If a JPEG was opened, edited, and saved via file/save (rather than
file/save as), particularly if no layers have been added, I think it's a
reasonable assumption that that was the user's intention. If not, there
could be a checkbox "Warn me next time" that the user could uncheck.
Firefox does this when you try to close a window with a lot of tabs
open; if you uncheck the box, you don't get the warning next time. But
in that case you've made a conscious decision to ignore the warning.
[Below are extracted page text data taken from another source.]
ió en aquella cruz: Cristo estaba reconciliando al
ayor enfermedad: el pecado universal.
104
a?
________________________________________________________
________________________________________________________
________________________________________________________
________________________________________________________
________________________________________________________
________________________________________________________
Note that this doesn't apply if you've actually opened an XCF file, or
have ever in the session saved the file as an XCF file. In that case, I
think you have a completely valid point.
> True, this is a contrieved example, but the whole point is, that it is
> not easy to tell at any given time, if an image currently is saved
> "safely" or "unsafely". Sure, people with good memorizing capabilities
> can track the state, but they shouldn't have to.
Perhaps it was never their intention to *ever* have an XCF file.
By the way, I suggest reading up on "alarm fatigue". This is a problem
in hospitals, where there are lots of monitors designed to detect
changes in a patient's condition and sound an alarm. This happens so
much that staff often ignore alarms just because they simply cannot
process them all. It isn't even necessarily conscious; it's just that
after a while the alarms become so repetitive that they get ignored.
I suggest that the 2.8 behavior may inadvertently have the same result:
you get so many "unsaved file" dialogs thrown in your way to save a file
as a JPEG and never save as an XCF that you inadvertently forget to save
an *actual* open .XCF file (as opposed to 10 JPEGs you've been editing
that you never intended to save as an XCF in the first place).
--
Robert Krawitz <rlk alum mit edu>
MIT VI-3 1987 - Congratulations MIT Engineers men's hoops Final Four!
Tall Clubs International -- http://www.tall.org/ or 1-888-IM-TALL-2
Member of the League for Programming Freedom -- http://ProgFree.org
Project lead for Gutenprint -- http://gimp-print.sourceforge.net
"Linux doesn't dictate how I work, I dictate how Linux works."